Une thérapie familiale est une approche thérapeutique qui cherche à traiter les conflits familiaux (source de tensions) qui, souvent, s’expriment dans la souffrance psychologique, corporelle ou sociale d’un ou plusieurs de ses membres.
Modélisée dans les années 60 aux États-Unis, la thérapie familiale s’est progressivement implantée comme psychothérapie en Italie et en Europe. Aujourd’hui son approche systémique répond à de nouveaux besoins dans les domaines des liens familiaux, d’équilibre relationnel dans les couples, au plus généralement dans vie sociale quotidienne. Cette thérapie s’inscrit également dans le soutien à la parentalité et d’accompagnement particulier des adolescents.

Dans la thérapie familiale, la famille est considérée comme un « système » à étudier et à prendre en compte, un système qui peut être défini comme un ensemble d’éléments (ici les membres de la famille) qui interagissent entre eux, et avec l’extérieur.

La thérapie familiale s’intéresse ainsi aux interactions entre les membres de la famille, et qui reposent sur des systèmes élargis (comme la communauté, la société, la culture, auxquelles la famille appartient…).
Ainsi la thérapie familiale s’appuie sur les théories de la communication et des systèmes.
Au démarrage, il est rare que tous les membres d’une même famille expriment le besoin d’être aidés. Lorsqu’ils se réunissent dans le cabinet d’un thérapeute familial, c’est en général parce que l’un des membres a été perçu comme « celui qui a des problèmes ». La famille a déjà expérimenté de nombreuses méthodes pour réduire ou faire disparaître les soucis.

Le symptôme mis en avant est le point de départ de la thérapie. Mais le but est de comprendre à quoi il « sert » dans la famille, pour amener celle-ci au-delà du processus de désignation du « patient », vers une lecture différente du problème et vers d’autres solutions. Et ainsi modifier les mécanismes qui soutiennent le symptôme.

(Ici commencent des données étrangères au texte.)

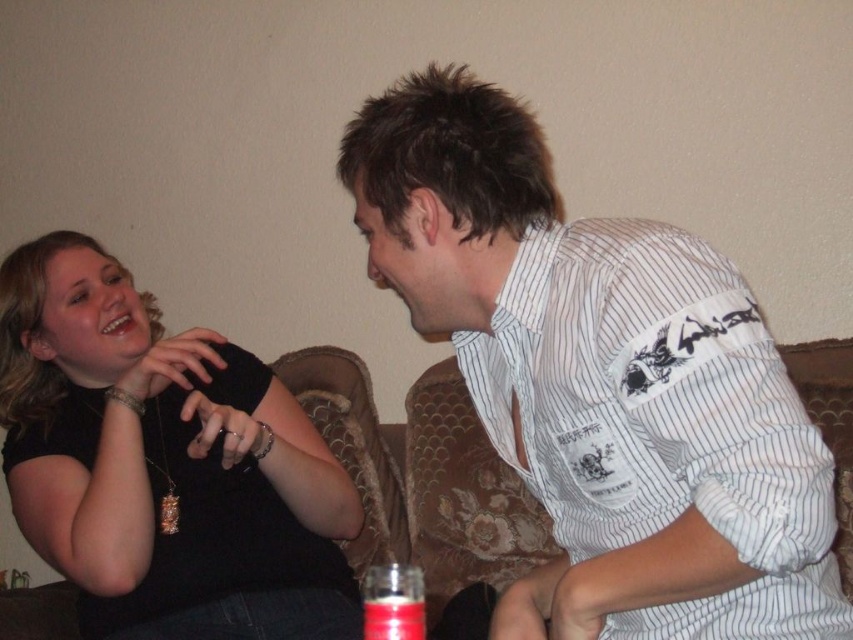 Question: Based on their relative distances, which object is nearer to the translucent glass bottle at lower center?

Choices:
 (A) velvet floral couch at center
 (B) white striped shirt at upper right
 (C) black matte necklace at upper left

Answer: (B)

Question: Observing the image, what is the correct spatial positioning of velvet floral couch at center in reference to translucent glass bottle at lower center?

Choices:
 (A) left
 (B) right

Answer: (A)

Question: Which of the following is the farthest from the observer?

Choices:
 (A) (457, 561)
 (B) (767, 388)

Answer: (A)

Question: Which of the following is the farthest from the observer?

Choices:
 (A) velvet floral couch at center
 (B) white striped shirt at upper right

Answer: (A)

Question: Does black matte necklace at upper left appear on the left side of translucent glass bottle at lower center?

Choices:
 (A) no
 (B) yes

Answer: (B)

Question: Does black matte necklace at upper left have a greater width compared to translucent glass bottle at lower center?

Choices:
 (A) yes
 (B) no

Answer: (A)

Le fonctionnement d’une famille en crise est souvent celui d’une boucle dans laquelle la famille se sent enfermée. Ce scénario qui parfois se répète, illustre ce que l’approche systémique nomme comme étant le principe d’homéostasie. C’est-à-dire que tout système, ici la famille, développe un processus interne de régulation pour le maintien de sa cohésion et de sa survie. Dans cette optique, les symptômes du patient désigné – à un niveau inconscient – sont intrinsèques au système. La résolution sera à envisager dans une globalité.

Il peut être intéressant également de réfléchir à la famille dans un sens plus élargi encore. Les ascendants même absents ou décédés peuvent jouer un rôle important dans la vie actuelle. L’aspect transgénérationnel est ici évoqué, car il existe fréquemment des problématiques transmises de génération en génération.

La thérapie familiale conçoit la famille comme un système ouvert. C’est-à-dire que les causes de ses dysfonctionnements peuvent être internes ou externes. Parfois des éléments inattendus viennent bouleverser les fonctionnements ordinaires. Face aux accidents et aux maladies, la famille doit apprendre d’autres manières relationnelles afin de retrouver un équilibre convenable pour tous ces membres. Dans cette thérapie, il n’y a pas de mauvais parent ni d’enfant à problème, mais une famille qu’il faut aider dans une épreuve de la vie.